Kemudian pada mata pelajaran pendidikan jasmani, olahraga dan kesehatan untuk kelas IX dan X, misalnya, ada pemahaman tentang konsep dan prinsip pergaulan yang sehat antar remaja dan menjaga diri dari kehamilan pada usia sekolah. Adapun pada mata pelajaran Biologi SMA untuk kelas XI, ada materi tentang analisa hubungan struktur jaringan penyusun organ reproduksi dengan fungsinya dalam sistem reproduksi manusia.
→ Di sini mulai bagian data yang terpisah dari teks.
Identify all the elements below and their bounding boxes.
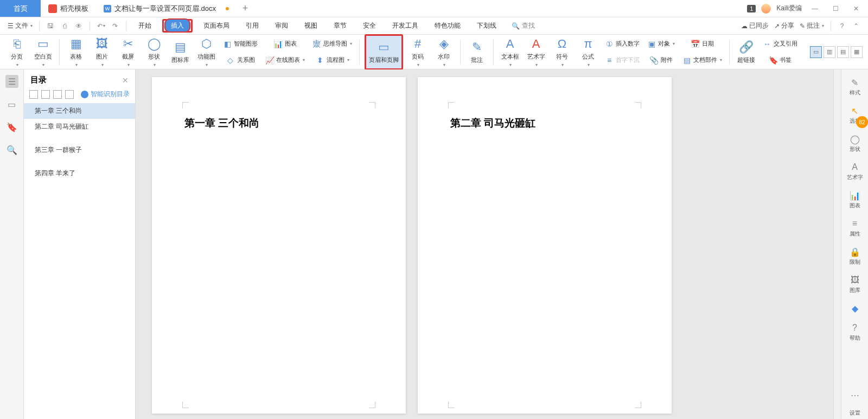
bookmark-button[interactable]: 🔖书签 — [761, 54, 800, 67]
smartshape-button[interactable]: ◧智能图形 — [221, 37, 260, 50]
rr-plugin[interactable]: ◆ — [850, 301, 860, 316]
shapes-button[interactable]: ◯形状▾ — [143, 37, 165, 67]
collapse-ribbon-icon[interactable]: ⌃ — [852, 22, 860, 30]
hyperlink-button[interactable]: 🔗超链接 — [735, 37, 757, 67]
menu-section[interactable]: 章节 — [328, 19, 352, 33]
page1-heading[interactable]: 第一章 三个和尚 — [184, 116, 373, 130]
wordart-button[interactable]: A艺术字▾ — [525, 37, 547, 67]
onlinechart-button[interactable]: 📈在线图表▾ — [263, 54, 307, 67]
outline-close-icon[interactable]: ✕ — [122, 76, 129, 85]
mindmap-button[interactable]: 🕸思维导图▾ — [310, 37, 354, 50]
approve-button[interactable]: ✎ 批注▾ — [800, 21, 824, 30]
print-preview-icon[interactable]: 👁 — [74, 22, 83, 30]
rail-search-icon[interactable]: 🔍 — [5, 143, 18, 156]
toc-item-3[interactable]: 第三章 一群猴子 — [24, 142, 135, 158]
table-button[interactable]: ▦表格▾ — [65, 37, 87, 67]
smart-toc-button[interactable]: 智能识别目录 — [81, 90, 130, 99]
page-number-button[interactable]: #页码▾ — [406, 37, 429, 67]
menu-underline[interactable]: 下划线 — [471, 19, 502, 33]
attachment-button[interactable]: 📎附件 — [645, 54, 677, 67]
view-mode-2[interactable]: ▥ — [824, 46, 835, 58]
redo-icon[interactable]: ↷ — [111, 22, 119, 30]
toc-tool-1[interactable] — [29, 90, 38, 99]
search-box[interactable]: 🔍 查找 — [512, 21, 535, 30]
view-mode-1[interactable]: ▭ — [810, 46, 822, 58]
help-icon[interactable]: ? — [838, 22, 846, 30]
textbox-button[interactable]: A文本框▾ — [499, 37, 521, 67]
user-name[interactable]: Kaili爱编 — [776, 4, 802, 13]
rr-gallery[interactable]: 🖼图库 — [850, 272, 860, 296]
picture-button[interactable]: 🖼图片▾ — [91, 37, 113, 67]
rr-chart[interactable]: 📊图表 — [850, 188, 860, 212]
print-icon[interactable]: ⎙ — [60, 22, 69, 30]
watermark-button[interactable]: ◈水印▾ — [432, 37, 455, 67]
toc-tool-4[interactable] — [65, 90, 74, 99]
rr-shape[interactable]: ◯形状 — [850, 131, 860, 155]
sync-status[interactable]: ☁ 已同步 — [741, 21, 769, 30]
page-2[interactable]: 第二章 司马光砸缸 — [418, 77, 672, 414]
rr-restrict[interactable]: 🔒限制 — [850, 244, 860, 268]
equation-button[interactable]: π公式▾ — [577, 37, 599, 67]
menu-insert[interactable]: 插入 — [164, 18, 190, 33]
toc-tool-2[interactable] — [41, 90, 50, 99]
object-button[interactable]: ▣对象▾ — [645, 37, 677, 50]
iconlib-button[interactable]: ▤图标库 — [169, 37, 192, 67]
menu-pagelayout[interactable]: 页面布局 — [198, 19, 235, 33]
menu-features[interactable]: 特色功能 — [429, 19, 466, 33]
view-mode-3[interactable]: ▤ — [837, 46, 849, 58]
toc-item-2[interactable]: 第二章 司马光砸缸 — [24, 119, 135, 135]
dropcap-button[interactable]: ≡首字下沉 — [603, 54, 642, 67]
toc-item-1[interactable]: 第一章 三个和尚 — [24, 103, 135, 119]
vertical-scrollbar[interactable] — [833, 69, 841, 419]
blank-page-button[interactable]: ▭空白页▾ — [31, 37, 54, 67]
menu-review[interactable]: 审阅 — [270, 19, 293, 33]
date-button[interactable]: 📅日期 — [680, 37, 724, 50]
share-button[interactable]: ↗ 分享 — [774, 21, 794, 30]
chart-button[interactable]: 📊图表 — [263, 37, 307, 50]
maximize-button[interactable]: ☐ — [828, 1, 843, 16]
insertnumber-button[interactable]: ①插入数字 — [603, 37, 642, 50]
tab-home[interactable]: 首页 — [0, 0, 41, 17]
flowchart-button[interactable]: ⬍流程图▾ — [310, 54, 354, 67]
page-1[interactable]: 第一章 三个和尚 — [152, 77, 406, 414]
minimize-button[interactable]: — — [807, 1, 822, 16]
rail-outline-icon[interactable]: ☰ — [5, 75, 18, 88]
menu-start[interactable]: 开始 — [133, 19, 157, 33]
rail-bookmark-icon[interactable]: 🔖 — [5, 120, 18, 134]
tab-docer[interactable]: 稻壳模板 — [41, 0, 96, 17]
toc-tool-3[interactable] — [53, 90, 62, 99]
rr-help[interactable]: ?帮助 — [850, 320, 860, 344]
tab-document[interactable]: W 文档让每一章设置不同页眉.docx — [96, 0, 237, 17]
menu-devtools[interactable]: 开发工具 — [387, 19, 424, 33]
header-footer-button[interactable]: ▭页眉和页脚 — [367, 37, 400, 67]
rr-more[interactable]: ⋯ — [850, 388, 860, 403]
rail-pane-icon[interactable]: ▭ — [5, 98, 18, 111]
page-break-button[interactable]: ⎗分页▾ — [5, 37, 28, 67]
close-button[interactable]: ✕ — [848, 1, 864, 16]
rr-property[interactable]: ≡属性 — [850, 216, 860, 240]
menu-security[interactable]: 安全 — [358, 19, 381, 33]
relation-button[interactable]: ◇关系图 — [221, 54, 260, 67]
rr-wordart[interactable]: A艺术字 — [847, 160, 863, 183]
symbol-button[interactable]: Ω符号▾ — [551, 37, 573, 67]
toc-item-4[interactable]: 第四章 羊来了 — [24, 166, 135, 181]
save-icon[interactable]: 🖫 — [46, 22, 55, 30]
comment-button[interactable]: ✎批注 — [465, 37, 488, 67]
rr-style[interactable]: ✎样式 — [850, 75, 860, 99]
screenshot-button[interactable]: ✂截屏▾ — [117, 37, 139, 67]
menu-references[interactable]: 引用 — [240, 19, 264, 33]
menu-button[interactable]: ☰ 文件 ▾ — [8, 21, 33, 30]
avatar[interactable] — [761, 4, 771, 14]
wordart-icon: A — [850, 162, 860, 173]
crossref-button[interactable]: ↔交叉引用 — [761, 37, 800, 50]
canvas[interactable]: 第一章 三个和尚 第二章 司马光砸缸 — [136, 69, 833, 419]
menu-view[interactable]: 视图 — [299, 19, 323, 33]
undo-icon[interactable]: ↶▾ — [97, 22, 105, 30]
page2-heading[interactable]: 第二章 司马光砸缸 — [450, 116, 639, 130]
notif-badge[interactable]: 1 — [747, 5, 756, 12]
smartdiagram-button[interactable]: ⬡功能图▾ — [195, 37, 218, 67]
docparts-button[interactable]: ▤文档部件▾ — [680, 54, 724, 67]
view-mode-4[interactable]: ▦ — [851, 46, 863, 58]
rr-settings[interactable]: 设置 — [850, 407, 860, 419]
tab-add[interactable]: + — [237, 0, 254, 17]
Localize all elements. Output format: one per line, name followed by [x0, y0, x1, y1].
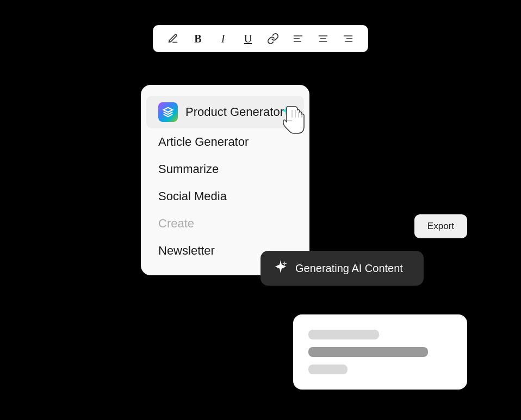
menu-item-product-generator[interactable]: Product Generator	[146, 96, 304, 128]
underline-icon[interactable]: U	[240, 31, 256, 46]
align-left-icon[interactable]	[290, 31, 306, 46]
export-button[interactable]: Export	[414, 214, 467, 238]
menu-item-label: Create	[158, 217, 194, 231]
skeleton-line-1	[308, 330, 379, 339]
ai-generator-menu: Product Generator Article Generator Summ…	[141, 85, 309, 275]
menu-item-label: Newsletter	[158, 244, 215, 258]
skeleton-line-3	[308, 365, 348, 374]
menu-item-label: Product Generator	[185, 105, 284, 119]
content-preview-card	[293, 314, 467, 390]
align-right-icon[interactable]	[340, 31, 356, 46]
menu-item-create[interactable]: Create	[146, 210, 304, 237]
sparkle-icon	[280, 105, 292, 120]
ai-toast-label: Generating AI Content	[295, 262, 403, 275]
sparkle-icon	[274, 260, 288, 277]
italic-icon[interactable]: I	[215, 31, 231, 46]
text-formatting-toolbar: B I U	[153, 25, 368, 52]
link-icon[interactable]	[265, 31, 281, 46]
menu-item-label: Article Generator	[158, 135, 249, 149]
align-center-icon[interactable]	[315, 31, 331, 46]
menu-item-label: Summarize	[158, 162, 219, 176]
menu-item-social-media[interactable]: Social Media	[146, 183, 304, 210]
menu-item-summarize[interactable]: Summarize	[146, 156, 304, 183]
pen-icon[interactable]	[165, 31, 181, 46]
bold-icon[interactable]: B	[190, 31, 206, 46]
app-logo-icon	[158, 102, 178, 122]
ai-generating-toast: Generating AI Content	[260, 251, 424, 286]
menu-item-label: Social Media	[158, 189, 227, 203]
skeleton-line-2	[308, 347, 428, 357]
menu-item-article-generator[interactable]: Article Generator	[146, 128, 304, 156]
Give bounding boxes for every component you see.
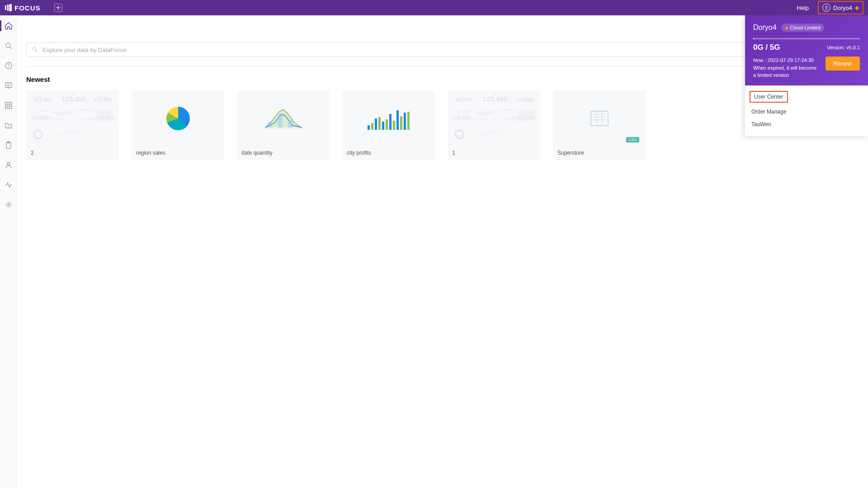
svg-point-13 <box>34 130 42 138</box>
sidebar-clipboard[interactable] <box>4 140 14 150</box>
card-title: date quantity <box>237 146 330 161</box>
sidebar-search[interactable] <box>4 41 14 51</box>
sidebar-activity[interactable] <box>4 180 14 190</box>
help-link[interactable]: Help <box>797 5 809 11</box>
crown-icon: ◆ <box>785 25 788 30</box>
logo-icon <box>5 4 12 11</box>
svg-rect-8 <box>6 142 11 148</box>
card-item[interactable]: KPI 123,456 KPI 123,456 KPI 123,456 123,… <box>448 90 540 161</box>
card-item[interactable]: city profits <box>342 90 435 161</box>
line-chart-preview <box>261 105 306 132</box>
sidebar-folder[interactable] <box>4 120 14 130</box>
menu-taowen[interactable]: TaoWen <box>745 118 868 131</box>
add-button[interactable] <box>54 4 62 12</box>
storage-text: 0G / 5G <box>753 43 780 52</box>
card-item[interactable]: region sales <box>132 90 224 161</box>
plan-badge: ◆ Cloud Limited <box>781 24 824 32</box>
pie-chart-preview <box>166 107 190 130</box>
app-header: FOCUS Help Doryo4 ◆ <box>0 0 868 15</box>
svg-rect-0 <box>5 5 6 10</box>
bar-chart-preview <box>368 107 410 130</box>
storage-progress <box>753 38 860 39</box>
csv-file-preview <box>590 111 609 126</box>
svg-rect-6 <box>5 83 12 87</box>
panel-username: Doryo4 <box>753 24 777 32</box>
header-username: Doryo4 <box>833 5 852 11</box>
renew-button[interactable]: Renew <box>826 57 860 71</box>
user-menu-trigger[interactable]: Doryo4 ◆ <box>818 1 863 14</box>
svg-point-18 <box>455 130 463 138</box>
search-icon <box>32 46 38 54</box>
card-title: 2 <box>26 146 119 161</box>
svg-rect-15 <box>278 114 283 128</box>
kpi-map-preview: KPI 123,456 KPI 123,456 KPI 123,456 123,… <box>31 95 114 142</box>
card-item[interactable]: date quantity <box>237 90 330 161</box>
sidebar-grid[interactable] <box>4 100 14 110</box>
card-grid: KPI 123,456 KPI 123,456 KPI 123,456 123,… <box>17 90 868 161</box>
brand-logo: FOCUS <box>5 4 41 12</box>
sidebar-home[interactable] <box>4 21 14 31</box>
card-item[interactable]: CSV Superstore <box>553 90 646 161</box>
crown-icon: ◆ <box>855 5 859 11</box>
sidebar-help[interactable]: ? <box>4 61 14 71</box>
kpi-map-preview: KPI 123,456 KPI 123,456 KPI 123,456 123,… <box>452 95 536 142</box>
svg-point-11 <box>7 204 9 206</box>
main-content: Newest KPI 123,456 KPI 123,456 KPI 123,4… <box>17 15 868 488</box>
card-title: city profits <box>342 146 435 161</box>
sidebar-settings[interactable] <box>4 200 14 210</box>
svg-rect-16 <box>288 120 292 128</box>
sidebar: ? <box>0 15 17 488</box>
brand-text: FOCUS <box>14 4 41 12</box>
svg-point-2 <box>826 6 827 8</box>
menu-order-manage[interactable]: Order Manage <box>745 105 868 118</box>
user-dropdown-panel: Doryo4 ◆ Cloud Limited 0G / 5G Version: … <box>745 15 868 136</box>
csv-badge: CSV <box>626 137 639 142</box>
card-item[interactable]: KPI 123,456 KPI 123,456 KPI 123,456 123,… <box>26 90 119 161</box>
svg-rect-14 <box>268 122 272 128</box>
avatar-icon <box>822 4 830 12</box>
svg-rect-7 <box>5 102 12 109</box>
svg-rect-1 <box>7 5 9 11</box>
expiry-text: Now - 2022-07-29 17:24:30 When expired, … <box>753 57 820 79</box>
card-title: Superstore <box>553 146 646 161</box>
version-text: Version: v5.0.1 <box>827 45 860 50</box>
sidebar-user[interactable] <box>4 160 14 170</box>
card-title: region sales <box>132 146 224 161</box>
sidebar-dashboard[interactable] <box>4 81 14 90</box>
svg-point-12 <box>33 47 36 51</box>
divider <box>26 66 859 66</box>
svg-point-3 <box>6 43 10 47</box>
svg-point-10 <box>7 162 10 165</box>
search-input[interactable] <box>26 43 859 57</box>
card-title: 1 <box>448 146 540 161</box>
menu-user-center[interactable]: User Center <box>750 91 788 103</box>
svg-text:?: ? <box>7 63 10 68</box>
section-title: Newest <box>17 76 868 90</box>
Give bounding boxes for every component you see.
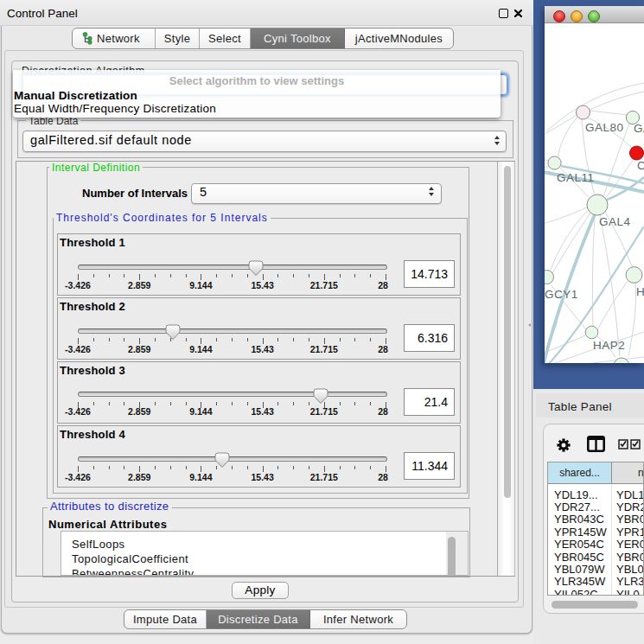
svg-text:GAL11: GAL11 xyxy=(557,171,595,184)
svg-text:C: C xyxy=(637,159,644,172)
svg-text:GA: GA xyxy=(634,122,644,135)
svg-text:GAL80: GAL80 xyxy=(585,121,624,134)
svg-text:GCY1: GCY1 xyxy=(545,288,578,301)
svg-text:H: H xyxy=(636,285,644,298)
svg-text:GAL4: GAL4 xyxy=(599,215,631,228)
svg-text:HAP2: HAP2 xyxy=(593,339,625,352)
Menurut Frenia, model pendidikan kesehatan reproduksi yang seperti itu tidak cukup. “Pendidikan kesehatan reproduksi harus diberikan secara komprehensif, tidak terpisah-pisah begitu. Kalau kita mengacu pendidikan kesehatan reproduksi dari International Technical Guidance on Sexuality Education, apa yang harus diberikan kepada anak-anak itu ada urutan dan keberlanjutannya,” kata dia.
Karena pendidikan kesehatan reproduksi itu mutlak diberikan kepada siswa dalam bentuk kurikulum tersendiri, Frenia berharap kemendikbud dan Kementerian kesehatan duduk bersama membahas hal ini. Termasuk dalam hal ini harus mempertimbangkan jumlah mata pelajaran yang sudah membebani siswa. “Jumlah mata pelajaran yang ada jangan sampai membebani siswa,” kata dia.